Where Do We Go from Here? Multi-scale Allocentric Relational Inference from Natural Spatial Descriptions

TL;DR

The paper introduces the Rendezvous (RVS) task and a 10,404-example dataset of survey-knowledge geospatial instructions, designed to require allocentric, non-sequential reasoning over a dense urban map. It builds a map-grounded framework using an OpenStreetMap-derived graph and S2-Cell coordinates, and proposes an encoder-decoder model (T5-based) with a graph-grounded world representation (T5+Graph) evaluated under a challenging zero-shot city split. Results show a substantial gap between current models and human performance, especially in unseen environments, underscoring the need for spatially aware language models and multimodal grounding.

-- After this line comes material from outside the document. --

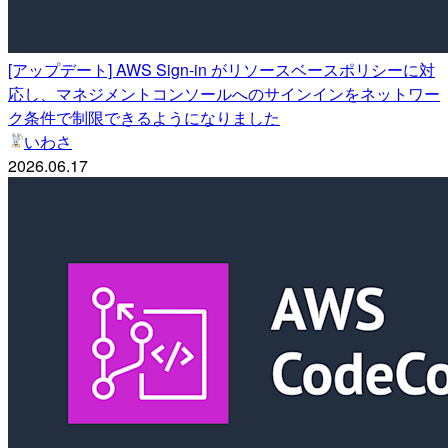
[アップデート] AWS Sign-in がリソースベースポリシーに対
応し、マネジメントコンソールへのサインインをネットワー
ク条件で制限できるようになりました
いわさ
2026.06.17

The work highlights directions for future research, including spatial large language models, integrating visual cues, and developing richer groundings to improve generalization in geospatial instruction understanding.

Abstract

When communicating routes in natural language, the concept of acquired spatial knowledge is crucial for geographic information retrieval (GIR) and in spatial cognitive research. However, NLP navigation studies often overlook the impact of such acquired knowledge on textual descriptions. Current navigation studies concentrate on egocentric local descriptions (e.g., `it will be on your right') that require reasoning over the agent's local perception. These instructions are typically given as a sequence of steps, with each action-step explicitly mentioning and being followed by a landmark that the agent can use to verify they are on the right path (e.g., `turn right and then you will see...'). In contrast, descriptions based on knowledge acquired through a map provide a complete view of the environment and capture its overall structure. These instructions (e.g., `it is south of Central Park and a block north of a police station') are typically non-sequential, contain allocentric relations, with multiple spatial relations and implicit actions, without any explicit verification. This paper introduces the Rendezvous (RVS) task and dataset, which includes 10,404 examples of English geospatial instructions for reaching a target location using map-knowledge. Our analysis reveals that RVS exhibits a richer use of spatial allocentric relations, and requires resolving more spatial relations simultaneously compared to previous text-based navigation benchmarks.

Figures (6)

• Figure 1: An illustration example from the RVS dataset. The RVS input consists of (1) a bird's-eye instruction of the goal location (shown at the bottom), (2) a starting point (green marker), and (3) a map representation of the environment. The output is the goal (red marker).
• Figure 2: The RVS instructions are collected over three cities (a–c).
• Figure 3: The RVS model based on a T5 transformer and a graph representation of the environment.
• Figure 4: Example of Multiple Validations: (i) starting point (green marker), (ii) goal (red marker), and (iii) predicted goal by participants (black markers).
• Figure 5: Participant Interface: the instruction writing task.